3. Mehmet Şimşek yönetiminde uygulanan ekonomi programının, söz konusu holdingler ve onlara bağlı şirketlerin çıkarlarına yarayan sonuçlarını emekçilere yüklenen maliyetle karşılaştırır. Bu karşılaştırmayı her türlü araçla etkin olarak propaganda eder.
4. Holdinglerle mücadeleyi 14. Kongre siyasi raporunda tanımlanan “işçi sınıfına dönük aydınlanma seferberliğinin” bir parçası olarak değerlendirir. Başta eğitim ve kültür-sanat alanlarında bu mücadeleyi güçlendirecek somut üretimleri planlar ve hayata geçirir.
5. Seçilen holding ve bağlı şirketlerde çalışan emekçilere yönelik yapılan örgütlenme çağrısını güçlendirir. Bu şirketlerde çalışan parti üye ve gönüllülerini görevlendirir. Partiyle iletişime geçen çalışanlarla ilişkiyi geliştirir. İşyeri örgütlenmesi hedefler.
İKİNCİ KARAR
NATO’ya ve Emperyalist Savaşa Hayır
1. Emperyalist anlaşma ve kuruluşlardan kopuş sosyalist iktidarımızın ilk karar ve uygulamalarından biri olacak ve bunun bir parçası olarak Türkiye NATO’dan çıkacaktır. Bununla birlikte, NATO’dan ayrılma talebi, bugün aynı zamanda acil ve öncelikli bir mücadele başlığıdır. TKP bu başlıkta üzerine düşen görevleri yerine getirecektir.

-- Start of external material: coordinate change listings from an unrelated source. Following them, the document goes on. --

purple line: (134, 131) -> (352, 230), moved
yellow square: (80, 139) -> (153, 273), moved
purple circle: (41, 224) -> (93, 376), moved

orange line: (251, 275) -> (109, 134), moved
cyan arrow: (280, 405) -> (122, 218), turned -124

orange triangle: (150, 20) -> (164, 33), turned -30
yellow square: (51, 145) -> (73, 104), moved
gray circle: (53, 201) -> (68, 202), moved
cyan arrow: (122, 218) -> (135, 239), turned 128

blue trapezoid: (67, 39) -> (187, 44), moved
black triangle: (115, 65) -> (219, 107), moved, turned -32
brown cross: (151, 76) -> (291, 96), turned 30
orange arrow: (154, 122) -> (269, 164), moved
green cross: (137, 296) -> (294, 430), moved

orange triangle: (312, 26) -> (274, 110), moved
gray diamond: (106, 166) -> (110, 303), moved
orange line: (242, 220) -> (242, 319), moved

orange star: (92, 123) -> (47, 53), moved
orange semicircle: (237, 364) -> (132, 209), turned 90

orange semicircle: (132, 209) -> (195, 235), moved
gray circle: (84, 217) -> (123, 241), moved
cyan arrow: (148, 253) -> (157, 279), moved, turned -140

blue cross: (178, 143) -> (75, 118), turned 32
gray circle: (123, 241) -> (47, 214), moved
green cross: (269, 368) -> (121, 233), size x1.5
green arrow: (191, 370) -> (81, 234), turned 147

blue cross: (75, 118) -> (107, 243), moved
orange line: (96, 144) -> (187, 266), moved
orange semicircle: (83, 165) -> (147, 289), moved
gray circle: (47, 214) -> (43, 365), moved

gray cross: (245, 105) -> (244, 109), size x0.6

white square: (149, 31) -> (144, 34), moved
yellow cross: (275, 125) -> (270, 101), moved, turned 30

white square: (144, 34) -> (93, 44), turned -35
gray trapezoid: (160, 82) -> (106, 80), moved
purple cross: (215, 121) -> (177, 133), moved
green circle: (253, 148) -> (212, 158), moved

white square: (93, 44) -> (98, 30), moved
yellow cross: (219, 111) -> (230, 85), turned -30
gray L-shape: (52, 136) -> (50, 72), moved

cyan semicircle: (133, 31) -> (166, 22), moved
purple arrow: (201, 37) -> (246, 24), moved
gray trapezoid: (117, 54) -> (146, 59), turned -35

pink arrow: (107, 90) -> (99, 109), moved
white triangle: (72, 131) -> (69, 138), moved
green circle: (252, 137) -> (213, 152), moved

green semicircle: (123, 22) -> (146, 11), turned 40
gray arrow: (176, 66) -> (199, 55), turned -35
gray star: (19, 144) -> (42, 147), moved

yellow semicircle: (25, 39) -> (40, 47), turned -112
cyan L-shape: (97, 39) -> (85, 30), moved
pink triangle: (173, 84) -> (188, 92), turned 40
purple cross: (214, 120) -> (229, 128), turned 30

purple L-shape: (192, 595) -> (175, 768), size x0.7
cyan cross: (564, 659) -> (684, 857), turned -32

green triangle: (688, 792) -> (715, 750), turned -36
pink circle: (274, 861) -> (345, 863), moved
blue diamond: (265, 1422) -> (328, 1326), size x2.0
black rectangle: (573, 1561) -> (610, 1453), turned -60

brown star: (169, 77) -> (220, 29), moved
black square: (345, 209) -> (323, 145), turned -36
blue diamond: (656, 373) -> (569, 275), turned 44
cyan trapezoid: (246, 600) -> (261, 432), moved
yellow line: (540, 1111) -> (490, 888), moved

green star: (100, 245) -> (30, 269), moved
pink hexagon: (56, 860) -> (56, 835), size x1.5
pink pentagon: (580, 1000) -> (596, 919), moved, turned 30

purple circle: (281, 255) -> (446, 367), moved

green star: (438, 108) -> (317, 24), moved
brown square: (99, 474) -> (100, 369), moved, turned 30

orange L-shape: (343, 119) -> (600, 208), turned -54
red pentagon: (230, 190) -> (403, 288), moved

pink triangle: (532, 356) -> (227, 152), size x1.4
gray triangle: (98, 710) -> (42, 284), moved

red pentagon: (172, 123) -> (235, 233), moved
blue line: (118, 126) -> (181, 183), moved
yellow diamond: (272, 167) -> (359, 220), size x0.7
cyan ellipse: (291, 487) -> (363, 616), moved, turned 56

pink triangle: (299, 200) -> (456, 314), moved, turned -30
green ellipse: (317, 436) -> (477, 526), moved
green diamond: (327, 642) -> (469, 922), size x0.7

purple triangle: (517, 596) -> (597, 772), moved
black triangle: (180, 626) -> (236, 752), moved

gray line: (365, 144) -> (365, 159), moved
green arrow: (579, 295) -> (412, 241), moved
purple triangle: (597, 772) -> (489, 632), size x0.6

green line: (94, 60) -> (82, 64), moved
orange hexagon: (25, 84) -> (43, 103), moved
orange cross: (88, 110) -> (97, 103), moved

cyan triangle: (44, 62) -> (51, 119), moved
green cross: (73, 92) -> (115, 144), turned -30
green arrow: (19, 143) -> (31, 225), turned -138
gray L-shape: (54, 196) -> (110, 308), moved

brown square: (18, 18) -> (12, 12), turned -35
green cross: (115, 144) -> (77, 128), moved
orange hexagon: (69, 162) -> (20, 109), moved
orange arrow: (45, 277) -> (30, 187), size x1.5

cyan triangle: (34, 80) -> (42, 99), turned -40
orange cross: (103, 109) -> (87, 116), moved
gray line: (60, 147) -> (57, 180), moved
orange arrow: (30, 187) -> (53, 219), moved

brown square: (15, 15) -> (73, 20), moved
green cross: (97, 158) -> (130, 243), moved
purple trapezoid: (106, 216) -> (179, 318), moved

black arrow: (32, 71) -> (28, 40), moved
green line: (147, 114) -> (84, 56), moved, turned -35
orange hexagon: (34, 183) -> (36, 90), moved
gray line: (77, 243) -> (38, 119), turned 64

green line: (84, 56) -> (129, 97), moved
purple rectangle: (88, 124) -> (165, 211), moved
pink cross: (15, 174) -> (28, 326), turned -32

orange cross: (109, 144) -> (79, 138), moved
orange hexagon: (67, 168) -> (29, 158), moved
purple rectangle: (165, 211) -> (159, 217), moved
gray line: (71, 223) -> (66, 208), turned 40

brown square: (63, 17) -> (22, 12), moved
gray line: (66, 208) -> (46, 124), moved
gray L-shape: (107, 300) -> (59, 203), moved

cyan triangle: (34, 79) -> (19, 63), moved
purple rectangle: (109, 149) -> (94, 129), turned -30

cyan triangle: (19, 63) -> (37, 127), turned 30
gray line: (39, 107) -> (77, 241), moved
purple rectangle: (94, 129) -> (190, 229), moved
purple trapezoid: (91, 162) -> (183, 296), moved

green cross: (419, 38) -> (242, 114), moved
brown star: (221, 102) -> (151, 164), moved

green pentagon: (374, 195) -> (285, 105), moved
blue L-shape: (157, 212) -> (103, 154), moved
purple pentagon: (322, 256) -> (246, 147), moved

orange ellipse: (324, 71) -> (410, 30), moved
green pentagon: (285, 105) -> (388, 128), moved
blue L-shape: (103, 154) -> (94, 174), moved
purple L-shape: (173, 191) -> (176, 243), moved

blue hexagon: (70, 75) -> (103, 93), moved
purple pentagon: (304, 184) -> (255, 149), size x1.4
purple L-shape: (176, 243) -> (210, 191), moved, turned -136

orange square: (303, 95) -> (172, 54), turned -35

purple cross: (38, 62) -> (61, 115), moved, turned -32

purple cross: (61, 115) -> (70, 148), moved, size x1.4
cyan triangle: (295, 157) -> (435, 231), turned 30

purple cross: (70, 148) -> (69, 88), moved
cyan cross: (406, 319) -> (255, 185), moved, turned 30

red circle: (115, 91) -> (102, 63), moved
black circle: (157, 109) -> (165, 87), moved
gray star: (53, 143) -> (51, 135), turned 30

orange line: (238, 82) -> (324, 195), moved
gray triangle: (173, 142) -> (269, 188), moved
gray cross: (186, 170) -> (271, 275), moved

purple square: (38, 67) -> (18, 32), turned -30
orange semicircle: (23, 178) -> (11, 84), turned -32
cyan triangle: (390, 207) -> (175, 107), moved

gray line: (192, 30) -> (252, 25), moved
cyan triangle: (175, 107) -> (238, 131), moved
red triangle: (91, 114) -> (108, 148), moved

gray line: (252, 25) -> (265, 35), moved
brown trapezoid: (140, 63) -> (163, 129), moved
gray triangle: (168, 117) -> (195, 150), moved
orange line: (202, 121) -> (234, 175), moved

2. Toplumda ABD emperyalizmi ve NATO’ya karşı yaygın tepki, milliyetçi ve İslamcı kesimler ve bir bütün olarak düzen siyaseti tarafından ikiyüzlülük, demagojik söylemler, pragmatizm, ırkçılık ve yabancı düşmanlığı ile kirletilip boşa düşürülmektedir. AKP iktidarının bütün tarihi, ABD ve diğer emperyalist ülkelere karşı pazarlıkçılıkla teslimiyetçilik arasında salınan ilkesiz politikaların yerli ve milli duruş diye yutturulmasının örnekleri ile doludur. Türkiye Komünist Partisi’nin bu demagoji ve yalanı boşa çıkarma görevi vardır.
3. Türkiye’nin NATO’dan kopması durumunda, çağdaşlıktan ve demokrasiden uzaklaşacağı düşüncesi ise liberallerden sosyal demokrasiye geniş bir kesimin iddiasıdır. Bu iddia, ancak sınıfsal bir zeminde, NATO’nun çok uluslu tekellerin emekçi halklara karşı bir saldırı örgütü olduğunun toplumsal düzlemde kanıtlanması ile çürütülebilir. TKP önümüzdeki dönem, NATO’culuğun bu türüyle de dişe diş bir hesaplaşmaya girecektir.
4. NATO yalnızca askeri bir ittifak değil aynı zamanda üyesi olan ülkeleri siyasal, kültürel, ekonomik, ideolojik anlamda etkisi altına alan kapsamlı bir emperyalist vesayet aracıdır. Bu özelliğiyle NATO, üyesi ülkelere dışsal değil içeriden nüfuz etme becerisine sahiptir. TKP Türkiye’de NATO’culuğun, aynı anlama gelecek şekilde Amerikancılığın, Avrupa Birlikçiliğin, liberalizmin halk nezdinde itibarsızlaşması için her şeyi yapacaktır. Bunun karşısında sadece bağımsızlığın değil uygar, insancıl, gelişkin bir yaşamın sosyalizmden geçtiğini propaganda edecektir.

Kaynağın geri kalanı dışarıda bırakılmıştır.